Available at: https://ieeexplore.ieee.org/abstract/document/8342240

Introduction

  • The paper gives a good motivation for using SRAM PUF

  • The challenge of using SRAM PUF-based key generation on FPGAs is that high-capacity NVM, such as Flash, is not available on chip. Only expensive one-time-programmable (OTP) memory with limited capacity, such as e-fuses, can be utilized to store helper data. → Relevant to SCuM too: no NVM

  • The goal of this work is to reduce the size of the helper data using lossy compression, in order to decrease the required OTP memory size.

  • The authors distinguish two types of helper data: helper data due to

    • (1) the syndrome (ECC: repetition code + BCH) and

    • (2) the reliability mask (pre-selection)

  • Lossless compression techniques have been proposed to reduce HDS for both code syndrome [12] and reliability mask [13]. The “1-out-of-n” method [20] is able to decrease the overall BER and thus HDS by sacrificing a large number of raw bits.

This paper proposes two innovative techniques based on lossy compression to reduce the total HDS dramatically and demonstrate the optimality. We show how sacrificing a certain fraction of reliable bits, by treating them as unreliable, leads to effective compression and large HDS reduction, though at the cost of doubling the number of raw bits.

Helper Data Size in PUF-Based Key Extractors

  • The paper introduces the definition of the worst-case BER.

  • Remark: we adopt the assumption that individual reliabilities are heterogeneous but independent since SRAM cells generate randomness through independent local mismatches

  • Good and brief overview on pre-selection and ECC with probabilistic terms is given

  • Hamming distance HD(X,X') follows a Poisson binomial distribution. The paper explains clearly how this metric can be precisely “estimated”.

  • Excellent terminology and technical explanation of the calculated metrics BER and HD

  • HDS helper data size:

    • for code syndrome HDS = n-k and it increases rapidly with as a function of BER

    • it can be reduced using dark-bit masking (pre-selection) → HDS of the rsulting mask M is n/C, where C is he probability of one cell being labelled as reliable.

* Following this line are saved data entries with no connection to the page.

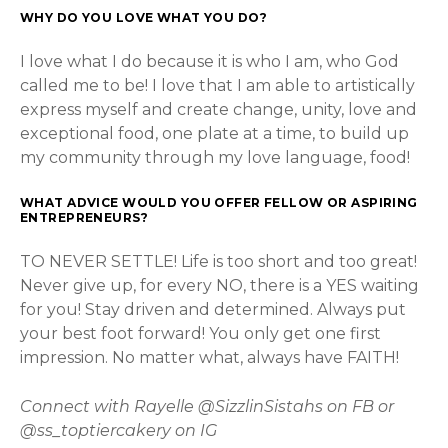
WHY DO YOU LOVE WHAT YOU DO?
I love what I do because it is who I am, who God
called me to be! I love that I am able to artistically
express myself and create change, unity, love and
exceptional food, one plate at a time, to build up
my community through my love language, food!
WHAT ADVICE WOULD YOU OFFER FELLOW OR ASPIRING
ENTREPRENEURS?
TO NEVER SETTLE! Life is too short and too great!
Never give up, for every NO, there is a YES waiting
for you! Stay driven and determined. Always put
your best foot forward! You only get one first
impression. No matter what, always have FAITH!
Connect with Rayelle @SizzlinSistahs on FB or
@ss_toptiercakery on IG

  • One way to reduce HDS for M is to use standard lossless compression algorithms, such as run-length encoding (RLE) and Huffman encoding.

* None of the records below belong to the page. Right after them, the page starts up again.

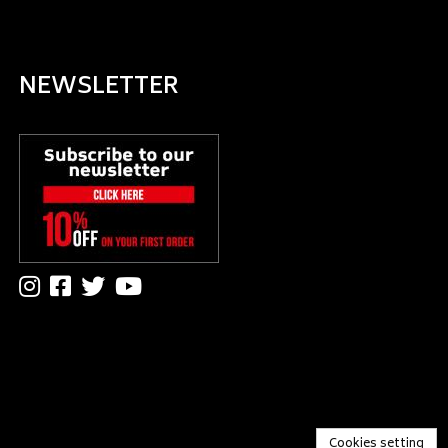
NEWSLETTER
Cookies setting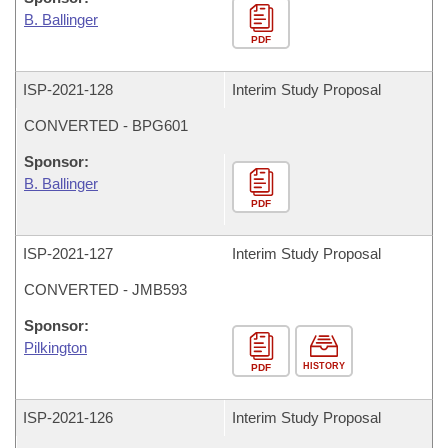
B. Ballinger
PDF
ISP-
2021-128
Interim Study Proposal
CONVERTED - BPG601
Sponsor:
B. Ballinger
PDF
ISP-
2021-127
Interim Study Proposal
CONVERTED - JMB593
Sponsor:
Pilkington
HISTORY
PDF
ISP-
2021-126
Interim Study Proposal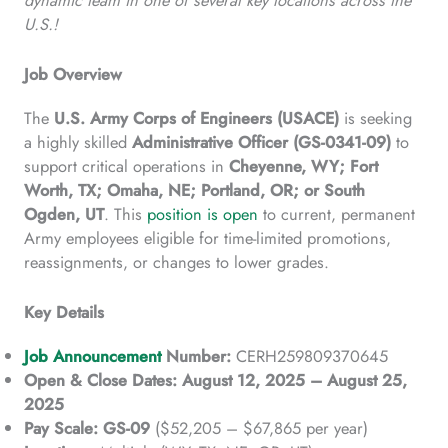
U.S.!
Job Overview
The
U.S. Army Corps of Engineers (USACE)
is seeking
a highly skilled
Administrative Officer (GS-0341-09)
to
support critical operations in
Cheyenne, WY; Fort
Worth, TX; Omaha, NE; Portland, OR; or South
Ogden, UT
. This
position is open
to current, permanent
Army employees eligible for time-limited promotions,
reassignments, or changes to lower grades.
Key Details
Job Announcement
Number:
CERH259809370645
Open & Close Dates:
August 12, 2025 – August 25,
2025
Pay Scale:
GS-09
($52,205 – $67,865 per year)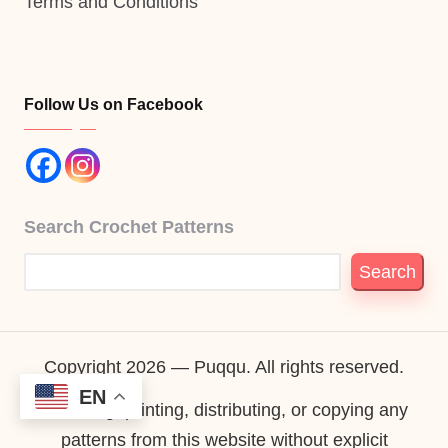
Terms and Conditions
Follow Us on Facebook
Search Crochet Patterns
Search
Copyright 2026 — Puqqu. All rights reserved.
EN
Reselling, printing, distributing, or copying any
patterns from this website without explicit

Lossy Compression for Helper Data Reduction

In this section, the authors describe the joint HDS reduction and BER minimization algorithm. The essential idea is a lossy compression: extra reliable bits can be traded for reduced HDS on reliability masks.

→ Refer to the paper for this technical section.

Efficient method for across temperature HDS reduction

The approach in previous section leads to an optimal HDS reduction but assumes a possibly expensive characterization effort in which the reliability information for each bit of every production PUF chip is extracted across all conditions.

In this section, the authors present a technique based on stochastic modeling of worst-case BERs to drive the lossy compression via measurements performed only under room temperature, while allowing key reconstruction with overwhelmingly high probability. They present a full proof for this method being a good approximation.

Experimental Results

In this section, the authors test the performance of the proposed HDS reduction algorithms and compare them against the direct fuzzy extractor application, in which reliability masking is not used, the lossless compression for mask data reduction [13] and the “1-out-of-n” method [20].

Table 1 compares the performance of different schemes for the case of a 128-bit key with failure rate 10−6.

  • the lossy compression method achieves a 30% reduction in mask size compared to lossless compression, at the cost of doubling the number of raw bits. Including the syndrome helper data, the algorithms achieves a 25% reduction in total HDS, requiring 206 bits.

  • lower min-entropy rate does not present a challenge to the application of this scheme

  • This work focus on the trade-off between number of raw SRAM PUF bits and helper data size for both syndrome and reliability mask.